Finite element analysis (FEA) [2] is a widely applied approach to model the complex system of submarine cables. In FEA, by using mathematical approximation, a finite number of known variables are used to approximate a real system containing an infinite number of unknown variables. The current capacity finite element software was used in [2] to perform the simulation analysis and derive the direct current (DC) resistance requirements of the submarine cable. To meet the practical needs of the project laying environment, the final design of the suitable conductor and structure size for the submarine cable was obtained. By combining the external impedance analysis method and the FEA, reference [3] proposed a hybrid method for calculating the impedance of a submarine cable.
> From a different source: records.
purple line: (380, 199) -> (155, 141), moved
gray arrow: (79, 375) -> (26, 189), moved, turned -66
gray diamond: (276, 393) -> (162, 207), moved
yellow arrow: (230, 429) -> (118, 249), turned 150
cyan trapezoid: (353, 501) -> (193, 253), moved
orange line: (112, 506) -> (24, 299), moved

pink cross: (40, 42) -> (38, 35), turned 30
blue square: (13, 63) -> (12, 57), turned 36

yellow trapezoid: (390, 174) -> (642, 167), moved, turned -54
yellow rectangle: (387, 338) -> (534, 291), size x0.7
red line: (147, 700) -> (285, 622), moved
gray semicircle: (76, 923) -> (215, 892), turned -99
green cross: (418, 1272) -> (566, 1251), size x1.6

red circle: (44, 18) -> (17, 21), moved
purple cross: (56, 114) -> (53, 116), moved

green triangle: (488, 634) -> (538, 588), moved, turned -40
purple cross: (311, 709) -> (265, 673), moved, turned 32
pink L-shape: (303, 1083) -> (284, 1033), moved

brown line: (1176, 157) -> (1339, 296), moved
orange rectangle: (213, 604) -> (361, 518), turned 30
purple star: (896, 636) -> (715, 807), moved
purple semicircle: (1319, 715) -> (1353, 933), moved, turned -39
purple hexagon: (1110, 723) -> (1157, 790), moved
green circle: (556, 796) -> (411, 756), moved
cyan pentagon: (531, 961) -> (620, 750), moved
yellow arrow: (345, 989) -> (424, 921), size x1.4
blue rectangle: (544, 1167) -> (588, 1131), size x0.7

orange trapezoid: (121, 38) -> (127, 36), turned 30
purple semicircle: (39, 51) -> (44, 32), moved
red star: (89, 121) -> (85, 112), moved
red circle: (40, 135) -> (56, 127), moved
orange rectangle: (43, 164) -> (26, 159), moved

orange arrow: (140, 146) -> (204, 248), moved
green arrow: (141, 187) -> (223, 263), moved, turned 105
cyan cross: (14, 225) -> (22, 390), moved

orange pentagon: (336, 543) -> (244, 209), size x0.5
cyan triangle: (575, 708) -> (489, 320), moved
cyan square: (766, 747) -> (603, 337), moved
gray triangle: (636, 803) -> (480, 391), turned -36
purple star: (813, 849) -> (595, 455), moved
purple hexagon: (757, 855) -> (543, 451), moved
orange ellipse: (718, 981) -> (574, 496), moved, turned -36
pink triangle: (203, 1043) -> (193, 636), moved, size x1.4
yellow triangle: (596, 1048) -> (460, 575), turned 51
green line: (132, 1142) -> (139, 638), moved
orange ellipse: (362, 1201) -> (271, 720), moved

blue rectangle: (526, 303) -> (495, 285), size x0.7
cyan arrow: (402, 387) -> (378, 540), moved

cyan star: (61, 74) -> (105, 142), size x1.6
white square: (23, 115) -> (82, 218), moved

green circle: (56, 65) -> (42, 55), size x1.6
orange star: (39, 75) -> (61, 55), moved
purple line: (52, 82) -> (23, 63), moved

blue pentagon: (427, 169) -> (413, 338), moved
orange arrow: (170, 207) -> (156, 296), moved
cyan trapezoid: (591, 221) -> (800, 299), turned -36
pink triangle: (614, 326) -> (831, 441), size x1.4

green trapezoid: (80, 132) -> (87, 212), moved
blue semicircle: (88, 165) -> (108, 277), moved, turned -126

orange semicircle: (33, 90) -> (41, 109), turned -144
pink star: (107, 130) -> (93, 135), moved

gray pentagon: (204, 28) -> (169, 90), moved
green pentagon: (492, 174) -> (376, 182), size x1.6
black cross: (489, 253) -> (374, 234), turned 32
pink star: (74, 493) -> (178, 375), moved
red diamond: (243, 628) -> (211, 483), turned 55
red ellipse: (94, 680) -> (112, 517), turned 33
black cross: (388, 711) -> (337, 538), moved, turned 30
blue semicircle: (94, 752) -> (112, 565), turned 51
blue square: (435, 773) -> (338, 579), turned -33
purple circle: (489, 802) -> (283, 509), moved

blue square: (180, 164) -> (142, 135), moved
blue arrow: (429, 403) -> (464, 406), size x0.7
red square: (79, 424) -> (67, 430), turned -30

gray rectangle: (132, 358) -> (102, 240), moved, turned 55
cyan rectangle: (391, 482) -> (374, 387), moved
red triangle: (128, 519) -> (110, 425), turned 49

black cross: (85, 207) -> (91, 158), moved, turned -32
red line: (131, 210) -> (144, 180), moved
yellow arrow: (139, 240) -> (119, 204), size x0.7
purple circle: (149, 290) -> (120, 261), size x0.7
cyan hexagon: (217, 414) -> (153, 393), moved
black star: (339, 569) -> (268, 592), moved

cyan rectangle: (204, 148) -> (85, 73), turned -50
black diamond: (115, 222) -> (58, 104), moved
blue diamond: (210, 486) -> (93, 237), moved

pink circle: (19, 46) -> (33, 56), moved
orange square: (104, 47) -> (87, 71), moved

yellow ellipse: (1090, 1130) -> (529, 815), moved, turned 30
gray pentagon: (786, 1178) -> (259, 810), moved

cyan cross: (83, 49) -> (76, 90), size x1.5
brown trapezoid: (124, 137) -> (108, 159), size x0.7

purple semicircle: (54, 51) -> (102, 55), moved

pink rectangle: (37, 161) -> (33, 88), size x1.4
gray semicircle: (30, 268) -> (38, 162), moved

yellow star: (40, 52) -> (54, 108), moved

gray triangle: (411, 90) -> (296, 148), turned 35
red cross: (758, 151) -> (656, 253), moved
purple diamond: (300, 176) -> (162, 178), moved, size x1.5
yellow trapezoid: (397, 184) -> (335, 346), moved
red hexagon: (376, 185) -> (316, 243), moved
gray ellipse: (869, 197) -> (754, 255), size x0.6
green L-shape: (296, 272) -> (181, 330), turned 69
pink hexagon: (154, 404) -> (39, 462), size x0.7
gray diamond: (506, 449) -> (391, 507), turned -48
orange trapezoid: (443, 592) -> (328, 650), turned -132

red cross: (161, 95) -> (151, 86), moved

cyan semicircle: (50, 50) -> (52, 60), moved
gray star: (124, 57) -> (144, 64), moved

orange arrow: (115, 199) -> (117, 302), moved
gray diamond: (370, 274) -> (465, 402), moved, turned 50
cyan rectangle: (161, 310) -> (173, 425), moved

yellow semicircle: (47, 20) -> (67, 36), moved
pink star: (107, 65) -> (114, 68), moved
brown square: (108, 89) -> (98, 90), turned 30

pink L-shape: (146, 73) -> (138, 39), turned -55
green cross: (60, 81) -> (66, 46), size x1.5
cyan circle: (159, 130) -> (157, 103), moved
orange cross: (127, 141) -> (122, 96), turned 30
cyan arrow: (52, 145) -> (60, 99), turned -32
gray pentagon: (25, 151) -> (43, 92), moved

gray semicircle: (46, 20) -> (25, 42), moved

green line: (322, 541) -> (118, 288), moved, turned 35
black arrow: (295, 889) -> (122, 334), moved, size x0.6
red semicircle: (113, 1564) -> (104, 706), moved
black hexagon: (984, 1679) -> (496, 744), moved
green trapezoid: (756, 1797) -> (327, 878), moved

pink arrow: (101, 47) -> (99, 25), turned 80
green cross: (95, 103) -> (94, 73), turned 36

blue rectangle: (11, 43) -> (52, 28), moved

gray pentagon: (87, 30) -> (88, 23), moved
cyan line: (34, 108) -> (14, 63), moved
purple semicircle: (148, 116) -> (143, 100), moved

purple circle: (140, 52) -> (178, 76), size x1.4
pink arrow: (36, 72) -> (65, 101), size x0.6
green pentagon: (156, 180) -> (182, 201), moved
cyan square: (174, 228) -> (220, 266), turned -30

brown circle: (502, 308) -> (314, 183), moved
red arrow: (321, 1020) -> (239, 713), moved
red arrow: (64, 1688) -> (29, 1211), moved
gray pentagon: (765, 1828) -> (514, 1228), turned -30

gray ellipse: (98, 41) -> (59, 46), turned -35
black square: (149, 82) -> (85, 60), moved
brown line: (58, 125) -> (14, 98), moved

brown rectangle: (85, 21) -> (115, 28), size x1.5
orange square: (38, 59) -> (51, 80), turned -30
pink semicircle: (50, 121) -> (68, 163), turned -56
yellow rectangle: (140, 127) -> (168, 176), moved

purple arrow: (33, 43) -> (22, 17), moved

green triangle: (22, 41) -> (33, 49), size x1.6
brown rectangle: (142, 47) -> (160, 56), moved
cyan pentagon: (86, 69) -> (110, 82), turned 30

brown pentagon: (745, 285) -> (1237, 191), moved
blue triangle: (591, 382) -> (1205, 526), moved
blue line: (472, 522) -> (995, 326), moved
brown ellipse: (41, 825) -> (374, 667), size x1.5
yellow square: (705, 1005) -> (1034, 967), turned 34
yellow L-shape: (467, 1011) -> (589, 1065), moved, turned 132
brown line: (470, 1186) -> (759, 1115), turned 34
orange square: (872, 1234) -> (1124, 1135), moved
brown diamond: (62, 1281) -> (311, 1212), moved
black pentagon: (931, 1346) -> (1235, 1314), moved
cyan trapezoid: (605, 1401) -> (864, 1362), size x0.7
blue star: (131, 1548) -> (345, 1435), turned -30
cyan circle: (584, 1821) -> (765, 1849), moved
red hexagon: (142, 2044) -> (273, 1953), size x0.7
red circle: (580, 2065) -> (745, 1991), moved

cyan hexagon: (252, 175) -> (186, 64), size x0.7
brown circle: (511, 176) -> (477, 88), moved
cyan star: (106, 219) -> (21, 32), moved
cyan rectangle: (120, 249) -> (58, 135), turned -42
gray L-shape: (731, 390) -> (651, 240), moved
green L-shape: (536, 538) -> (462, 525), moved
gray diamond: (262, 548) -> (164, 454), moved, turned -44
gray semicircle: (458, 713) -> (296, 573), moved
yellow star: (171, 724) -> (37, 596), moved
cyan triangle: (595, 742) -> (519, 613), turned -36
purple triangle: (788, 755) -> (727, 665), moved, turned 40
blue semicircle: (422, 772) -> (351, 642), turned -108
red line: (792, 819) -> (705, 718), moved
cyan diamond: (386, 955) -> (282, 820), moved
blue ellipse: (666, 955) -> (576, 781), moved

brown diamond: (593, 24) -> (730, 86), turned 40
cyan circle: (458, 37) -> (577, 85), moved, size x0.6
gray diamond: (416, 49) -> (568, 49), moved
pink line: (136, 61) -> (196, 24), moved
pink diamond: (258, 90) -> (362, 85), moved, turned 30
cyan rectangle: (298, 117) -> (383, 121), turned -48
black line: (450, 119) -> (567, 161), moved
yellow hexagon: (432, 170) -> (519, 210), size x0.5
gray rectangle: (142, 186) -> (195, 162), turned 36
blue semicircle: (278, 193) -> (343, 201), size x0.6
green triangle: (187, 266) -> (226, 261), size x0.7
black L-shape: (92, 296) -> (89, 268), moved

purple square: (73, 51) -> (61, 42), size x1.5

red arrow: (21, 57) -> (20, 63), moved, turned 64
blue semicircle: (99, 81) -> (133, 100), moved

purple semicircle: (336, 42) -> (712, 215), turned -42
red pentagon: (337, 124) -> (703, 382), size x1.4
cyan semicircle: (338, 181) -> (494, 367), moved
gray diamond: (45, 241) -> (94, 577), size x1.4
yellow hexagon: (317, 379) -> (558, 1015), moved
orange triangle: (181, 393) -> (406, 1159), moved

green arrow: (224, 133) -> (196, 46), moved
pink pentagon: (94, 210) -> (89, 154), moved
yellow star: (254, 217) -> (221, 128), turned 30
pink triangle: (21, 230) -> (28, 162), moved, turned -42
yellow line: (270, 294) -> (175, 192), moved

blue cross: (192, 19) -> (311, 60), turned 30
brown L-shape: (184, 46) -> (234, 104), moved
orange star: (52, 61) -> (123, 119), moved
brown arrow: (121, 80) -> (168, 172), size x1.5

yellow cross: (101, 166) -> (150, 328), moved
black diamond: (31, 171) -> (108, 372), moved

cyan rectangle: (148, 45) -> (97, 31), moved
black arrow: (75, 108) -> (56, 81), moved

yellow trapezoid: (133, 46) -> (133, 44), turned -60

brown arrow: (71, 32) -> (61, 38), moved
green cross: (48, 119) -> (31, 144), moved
The hybrid method uses analytical expressions to calculate the external impedance of the submarine cable, which can reduce the computational effort of the finite element analysis and also overcome the limitations of the finite element software. In [4], FEA was employed to calculate the ground return impedance of a submarine power cable when inserted into a tri-media environment, i.e., air, seawater, and soil. The authors also compared the results with dual-media and single-media analytical formulations. For the deformation of submarine cables caused by the ship anchor, a three-dimensional dual nonlinear model was established in [5] using a FEA software called ABAQUS.

The existing research of submarine cables mainly focus on the applications for the engineering field [6,7,8]. However, the study on the fault detection of submarine cables is fairly scarce. When the fault event occurs in the surrounding environment, it will cause the vibration to the submarine cable, thus the vibration characteristic is of great significance to determine the type and the location of the fault events of the optical fiber composite submarine cables. Therefore, extracting robust and subtle features from vibration signals and studying the detection methods are of great help for the detection of fault events of the optical fiber composite submarine cables.

The processing of vibration signals mainly focuses on two aspects, i.e., feature extraction and classification. Due to the nonlinear and non-stationary characteristics of optical fiber vibration signals, the time-domain waveforms are relatively too rough to describe the characteristics of vibration signals thus it is hard to achieve accurate classification and detection. The transform domain method is widely applied to extract salient features from the time-domain signals. Short-time Fourier transform (STFT) is the most widely used signal processing method, in which the frequency information of the signal can be obtained [9]. However, STFT has insufficient processing ability for non-stationary signals. Based on the mathematical theory of STFT, J.Morlet proposed wavelet transform (WT), which is a local transformation of both the time and frequency domain. For abrupt signal, the effect of WT is better than that of STFT. The key to using WT is to find a suitable wavelet function. However, since the wavelet base needs to be selected manually, the accuracy of the analysis results depends on the selection of the wavelet function [10]. Another time-frequency processing method named empirical mode decomposition (EMD) can smoothen the non-stationary signal and obtain a series of components of stationary signals in different time scales [11]. However, there also exist some shortcomings in EMD, such as mode mixing and end-point effects. In order to overcome the above shortcomings, K. Dragomiretskiy et al. proposed variational mode decomposition (VMD) [12]. The essential of VMD is a plurality of adaptive Wiener filter arrays, which can decompose the signal and convert it into the variational decomposition mode. Therefore, VMD can realize adaptive segmentation of each component in the signal frequency domain and can effectively overcome the mode mixing generated in EMD decomposition.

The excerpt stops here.